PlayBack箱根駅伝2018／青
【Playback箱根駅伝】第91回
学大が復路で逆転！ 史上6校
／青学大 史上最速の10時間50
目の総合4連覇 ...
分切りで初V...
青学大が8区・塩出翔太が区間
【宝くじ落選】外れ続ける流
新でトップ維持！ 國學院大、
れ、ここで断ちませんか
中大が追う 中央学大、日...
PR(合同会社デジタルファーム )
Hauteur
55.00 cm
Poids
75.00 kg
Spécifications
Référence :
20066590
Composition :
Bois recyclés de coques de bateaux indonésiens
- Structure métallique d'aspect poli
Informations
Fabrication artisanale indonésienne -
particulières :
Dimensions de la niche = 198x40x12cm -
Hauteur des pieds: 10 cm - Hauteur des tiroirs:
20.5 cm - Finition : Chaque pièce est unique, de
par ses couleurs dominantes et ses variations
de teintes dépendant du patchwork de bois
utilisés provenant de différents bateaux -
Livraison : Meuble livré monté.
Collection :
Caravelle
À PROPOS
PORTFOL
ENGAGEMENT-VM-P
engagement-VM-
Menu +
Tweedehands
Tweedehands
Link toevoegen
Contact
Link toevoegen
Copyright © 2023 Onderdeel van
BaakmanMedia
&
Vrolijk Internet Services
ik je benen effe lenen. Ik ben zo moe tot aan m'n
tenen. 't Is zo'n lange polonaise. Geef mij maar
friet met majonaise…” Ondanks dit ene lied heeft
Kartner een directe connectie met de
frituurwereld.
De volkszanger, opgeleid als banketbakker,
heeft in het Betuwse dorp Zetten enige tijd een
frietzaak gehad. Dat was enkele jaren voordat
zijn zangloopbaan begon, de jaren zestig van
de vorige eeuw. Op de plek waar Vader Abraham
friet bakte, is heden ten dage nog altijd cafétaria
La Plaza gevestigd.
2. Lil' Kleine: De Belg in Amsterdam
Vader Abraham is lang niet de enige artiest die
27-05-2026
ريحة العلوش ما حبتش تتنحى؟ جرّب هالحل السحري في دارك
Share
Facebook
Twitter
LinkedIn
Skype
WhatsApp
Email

> What is required: Transcribe the entries above word for word, from the first line through the line containing "20.5 cm - Finition", and nothing else.

> Expected answer:
PlayBack箱根駅伝2018／青
【Playback箱根駅伝】第91回
学大が復路で逆転！ 史上6校
／青学大 史上最速の10時間50
目の総合4連覇 ...
分切りで初V...
青学大が8区・塩出翔太が区間
【宝くじ落選】外れ続ける流
新でトップ維持！ 國學院大、
れ、ここで断ちませんか
中大が追う 中央学大、日...
PR(合同会社デジタルファーム )
Hauteur
55.00 cm
Poids
75.00 kg
Spécifications
Référence :
20066590
Composition :
Bois recyclés de coques de bateaux indonésiens
- Structure métallique d'aspect poli
Informations
Fabrication artisanale indonésienne -
particulières :
Dimensions de la niche = 198x40x12cm -
Hauteur des pieds: 10 cm - Hauteur des tiroirs:
20.5 cm - Finition : Chaque pièce est unique, de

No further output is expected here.